* What is required
Return all lines from the listing below in which "tijd" appears.

* Data records
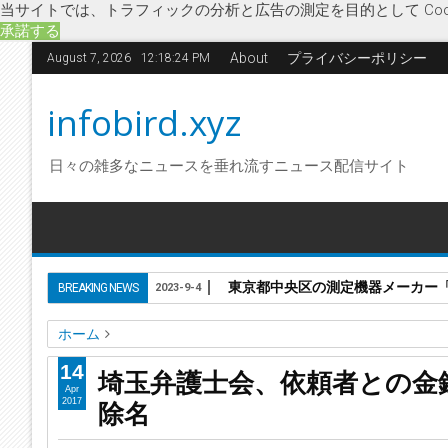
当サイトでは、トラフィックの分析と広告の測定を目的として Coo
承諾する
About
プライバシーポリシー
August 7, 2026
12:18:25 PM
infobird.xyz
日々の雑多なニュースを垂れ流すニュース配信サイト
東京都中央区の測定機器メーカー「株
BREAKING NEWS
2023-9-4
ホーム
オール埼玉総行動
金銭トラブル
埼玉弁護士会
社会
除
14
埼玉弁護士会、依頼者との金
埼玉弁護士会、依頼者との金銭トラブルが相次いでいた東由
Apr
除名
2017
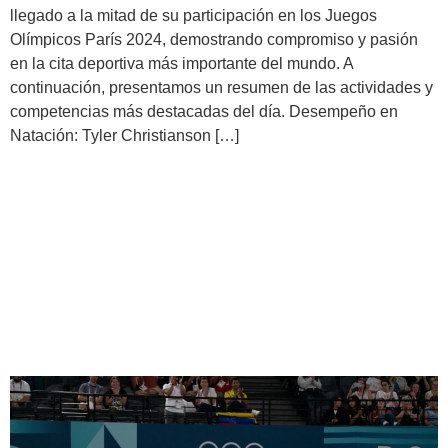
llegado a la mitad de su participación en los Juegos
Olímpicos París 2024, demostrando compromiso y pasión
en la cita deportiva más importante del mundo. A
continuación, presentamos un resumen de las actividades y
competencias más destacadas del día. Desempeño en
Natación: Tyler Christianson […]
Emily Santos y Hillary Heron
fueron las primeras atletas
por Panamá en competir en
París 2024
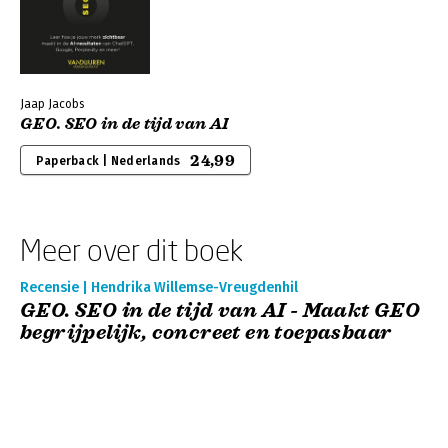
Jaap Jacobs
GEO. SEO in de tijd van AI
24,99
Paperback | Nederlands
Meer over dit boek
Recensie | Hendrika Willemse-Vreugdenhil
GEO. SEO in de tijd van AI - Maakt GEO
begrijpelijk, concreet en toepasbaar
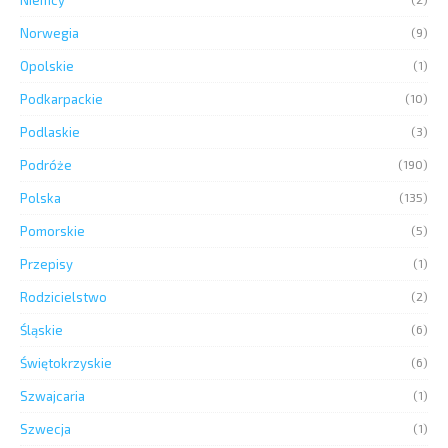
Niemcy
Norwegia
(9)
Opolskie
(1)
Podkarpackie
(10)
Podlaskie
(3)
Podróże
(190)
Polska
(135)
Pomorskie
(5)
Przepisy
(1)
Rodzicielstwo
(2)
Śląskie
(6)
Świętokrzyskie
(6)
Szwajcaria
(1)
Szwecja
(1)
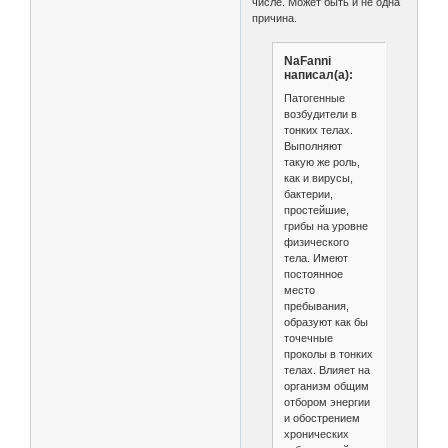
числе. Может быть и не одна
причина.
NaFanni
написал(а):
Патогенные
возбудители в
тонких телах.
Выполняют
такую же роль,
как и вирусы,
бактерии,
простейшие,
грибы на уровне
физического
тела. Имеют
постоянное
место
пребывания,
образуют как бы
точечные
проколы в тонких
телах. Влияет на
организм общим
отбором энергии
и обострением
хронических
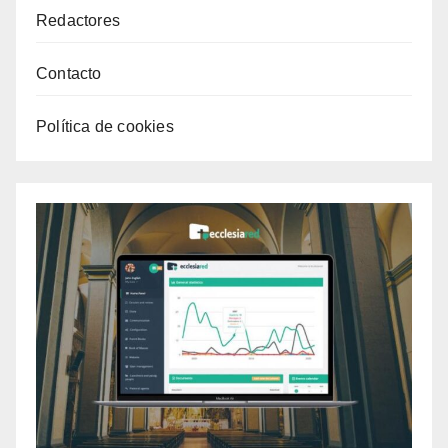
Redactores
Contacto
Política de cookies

* Your response
GEO. SEO in de tijd van AI
GEO. SEO in de tijd van AI - Maakt GEO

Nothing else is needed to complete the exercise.